Deborah Mailman is, as usual, the standout. She’s been my favourite Australian actor ever since Radiance in 1998. I would even go see her in a Woody Allen movie1 that is how great my love for her is. Wherever Mailman is on screen that’s where you’re looking. And no matter who she’s playing I find myself on her side. She could play Jack the Ripper and I’d still be on her side.

The Sapphires is a movie where you see the effects of systemic racism AND you get joy and hope and MUSIC. The movie was upbeat and heartbreaking and funny and left me full of optimism for the entire world. Things do get better! Amazing things can be achieved even in the face of racism and sexism.

The movie manages to convey how the civil rights movement in the USA was important to Aboriginal people in Australia deftly and economically. (I had just been reading about Marcus Garvey’s influence on indigenous politics here in the 1930s, which was an excellent reminder that Australia’s civil rights movement goes back much earlier than most people realise.) It covers a great deal of the terrain of racial politics in Australia in the 1960s without ever losing sight of its genre.

This appears to be a problem for many of the reviewers in Australian newspapers. The reviews are all weirdly tepid in their praise. They refer to The Sapphires as a “feel good” movie and a “crowd pleaser” as if that were a bug not a feature. Um, what? It’s like they went in expecting Samson and Delilah—a great film don’t get me wrong—and are mildly annoyed that this one didn’t rip their heart out and stomp on it. The thinking seems to go: I walked out of The Sapphires wanting to burst into song. It must be lightweight fluff.

The Sapphires is a movie that aims to make you laugh, fill you with joy, jerk some tears from you and to maybe make you think, if you’re white Australian like me, about how deep seated racism is in this country. It succeeds in all of those goals. How does that make it “merely” entertaining? Gah!

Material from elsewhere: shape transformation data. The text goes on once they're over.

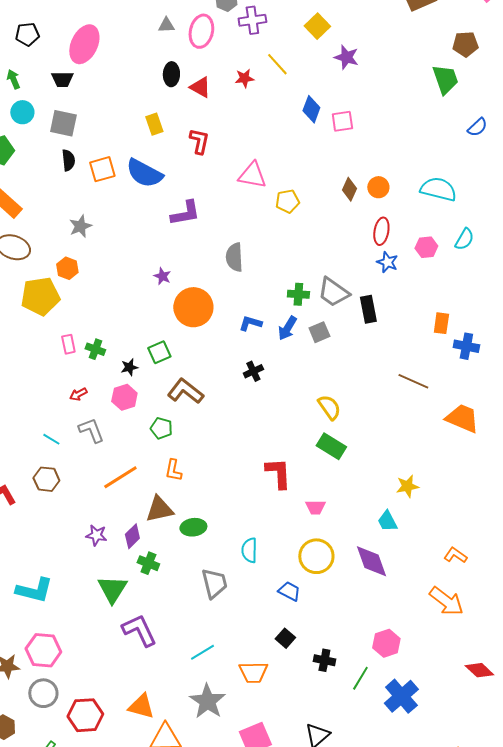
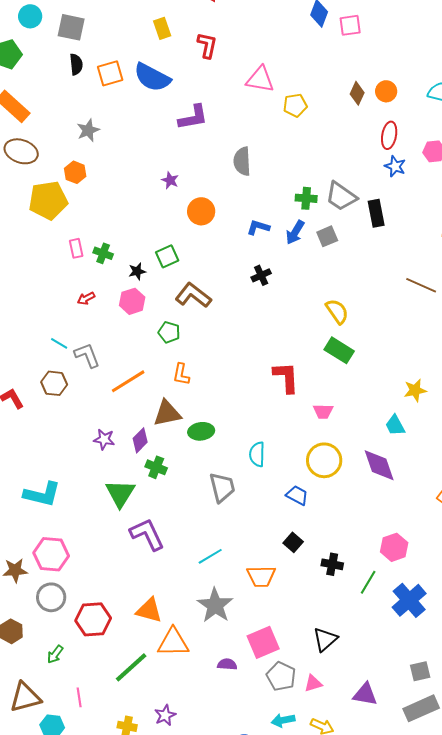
orange circle: (193, 307) -> (201, 211), size x0.7
gray L-shape: (91, 430) -> (87, 355), moved

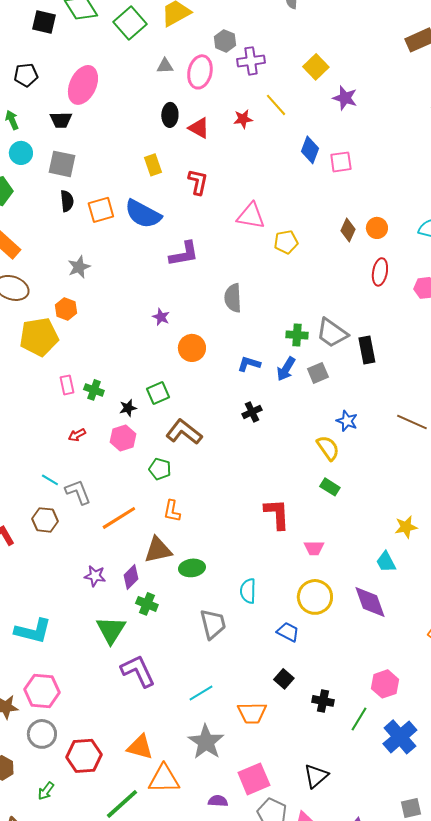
blue star: (395, 166) -> (347, 421), moved
green rectangle: (339, 350) -> (330, 487), size x0.7

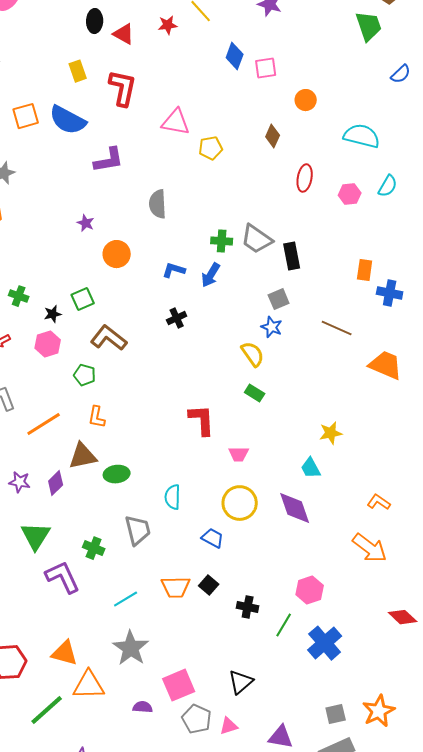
red L-shape: (198, 182) -> (123, 88), size x1.4
orange circle: (377, 228) -> (306, 100), moved
gray square: (318, 373) -> (279, 299), moved
green cross: (147, 604) -> (94, 548), moved
orange trapezoid: (252, 713) -> (176, 587), moved

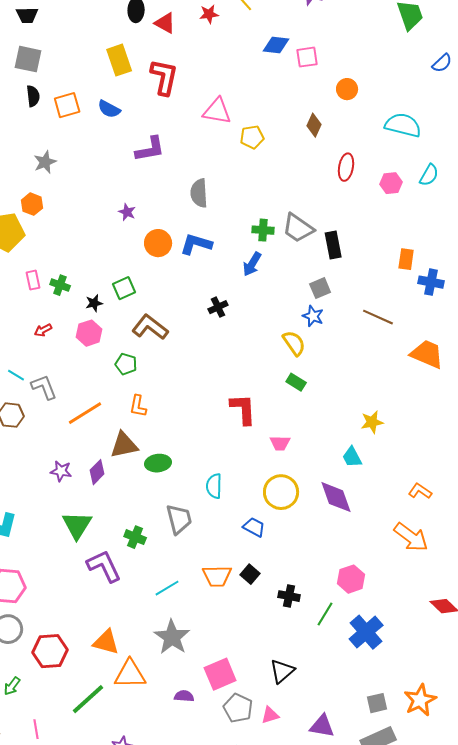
blue diamond: (235, 56) -> (276, 45), turned 76
yellow rectangle: (78, 71) -> (119, 60), size x1.4
blue semicircle: (68, 120) -> (109, 109), size x0.6
blue L-shape: (174, 270) -> (196, 244), moved, size x1.4

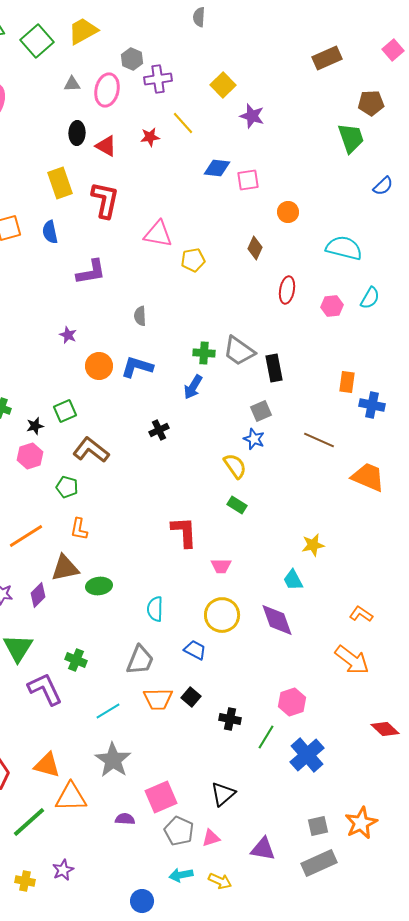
blue semicircle: (109, 109) -> (50, 232), turned 50
gray semicircle: (199, 193) -> (140, 316), size x0.7
gray trapezoid: (179, 519) -> (140, 660), moved, turned 36

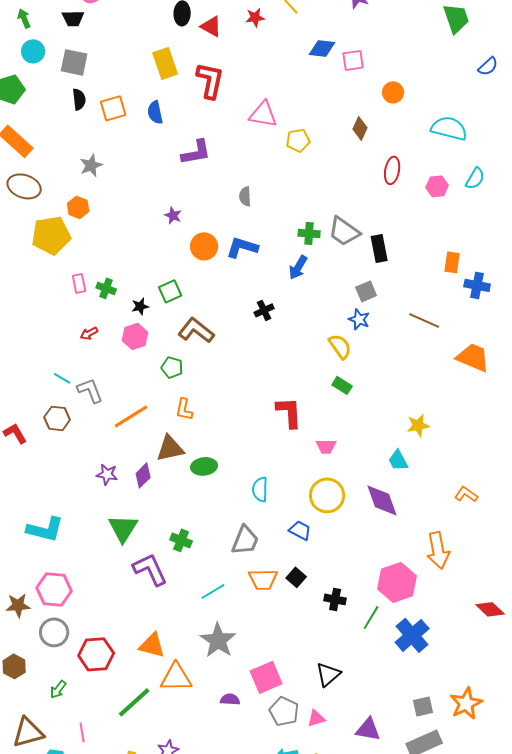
orange arrow: (352, 660) -> (438, 550), moved, turned 42
pink hexagon: (292, 702) -> (397, 582), size x1.4

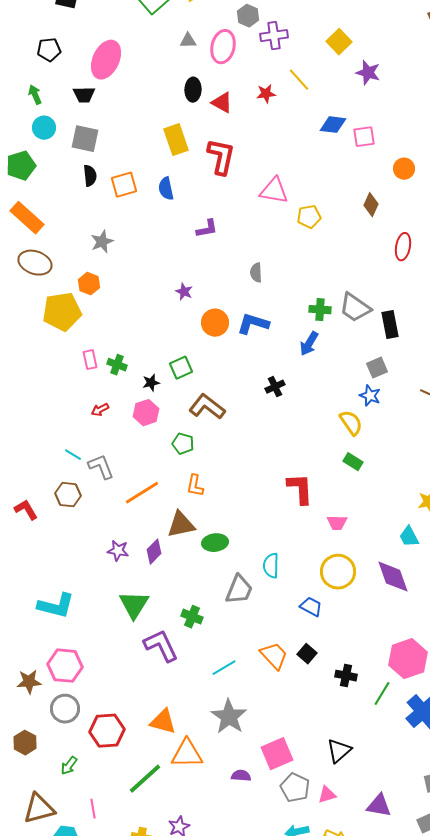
purple L-shape: (196, 152) -> (207, 229), size x0.7
gray trapezoid: (245, 540) -> (239, 590), moved
orange trapezoid: (263, 579) -> (274, 656), turned -132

I will never understand the attitude that says serious = deep, funny = shallow. It is a widespread view. Take a look at all the award-winning books and films. Very few of them are funny. Or could be described as light. What’s up with that?

I have a list of books and movies I turn to when I’m down. What they have in common is that they are excellently well-made and they make me feel good. It’s a lot harder to write one of those books or make one of those movies than you’d think.

The Sapphires has just joined that list.

  1. I cannnot stand Woody Allen movies []


  1. Danielle on #

    What else is on your feel-good movie/book list?

  2. sean williams on #

    What’s up with that? Beats me, too.

    The mighty Robert Anton Wilson once said: “The greatest discovery I have made in my whole life: If you don’t instinctively want to tap your feet to it, it isn’t good music. It’s only rhetorical noise.” I’m not sure I totally agree (one should never totally agree with anything he said) but at least we’re not alone in wondering.

  3. Sandy on #

    If it evokes an emotional response, whether tears of sorrow or tears of laughter then no one can say it wasn’t a movie worth seeing, IMO.

  4. Justine on #

    Danielle: Bring It On, How She Move, loads of 30s screwball comedies, loads of musicals, Georgette Heyer’s regency novels, Diana Wynne Jones’ novels.

    sean williams: In all seriousness I do think turning this around the other way is just as stupid. I know people who are genuinely entertained by minimalist music I find unlistenable. Who are entertained by Tarkovsky and Woody Allen movies. I would rather die than watch a movie by those two EVER AGAIN.

    No particular set of tastes should be privileged over others.

    Sandy: If it evokes an emotional response, whether tears of sorrow or tears of laughter then no one can say it wasn’t a movie worth seeing, IMO.